High-quality cervical screening helps to reduce the incidence of cervical cancer and mortality. In Italy, the incidence of squamous cell and invasive cancers has significantly decreased from 11.6/100,000 to 8.7/100,000 since the introduction of cervical screening [35].

Prevention of colorectal cancer

Colorectal cancer (CRC) is the third most common cancer in men, after lung and prostate cancer, and the second most frequent cancer in women after breast cancer, with more than 1,360,000 cases per year (10% of the total cancer burden). Its incidence increases with age, and more men than women are affected [36]. CRC is a major cause of cancer-related death, ranking fourth after lung, liver and stomach cancer [37].
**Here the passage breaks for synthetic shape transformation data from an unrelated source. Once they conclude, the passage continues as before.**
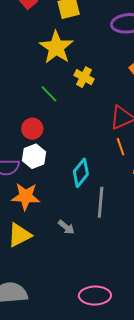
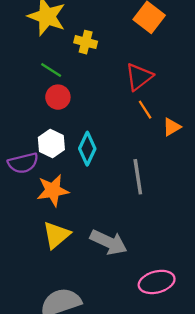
red circle: (32, 129) -> (58, 97), moved
cyan diamond: (81, 173) -> (87, 149), moved
gray arrow: (66, 227) -> (109, 242), moved, size x1.8

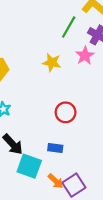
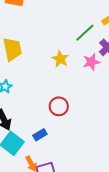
blue rectangle: (55, 148) -> (40, 135), turned -56

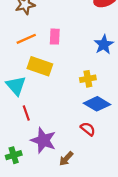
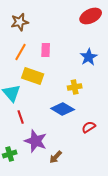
orange line: (26, 39) -> (21, 52), turned -36
blue diamond: (97, 104) -> (63, 109), moved
red semicircle: (88, 129) -> (89, 127), moved, turned -72

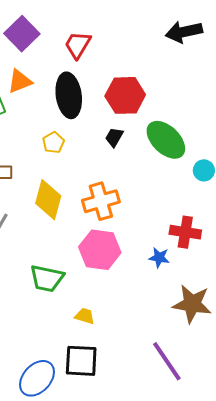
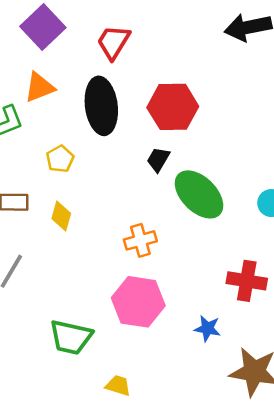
green ellipse: (166, 140) -> (199, 194), moved
yellow pentagon: (53, 143) -> (60, 159), moved
yellow diamond: (48, 200) -> (61, 216), moved, size x0.6
orange cross: (101, 201) -> (140, 240), size x0.7
blue star: (159, 258) -> (207, 329), moved

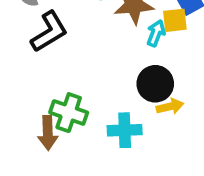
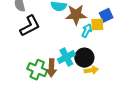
cyan cross: (125, 130) -> (66, 57), moved, turned -30
brown arrow: (48, 133) -> (51, 68), moved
Risk factors for developing CRC are: obesity [38], consumption of red and highly processed meat [39], tobacco and alcohol use, a history of inflammatory bowel disease (IBD) such as ulcerative colitis and Crohn's disease, a family history of inherited CRC, and syndromes such as familial adenomatous polyposis (FAP) or hereditary nonpolyposis colorectal cancer (HNPCC) [40]. Vegetable consumption and physical activity are protective factors [41].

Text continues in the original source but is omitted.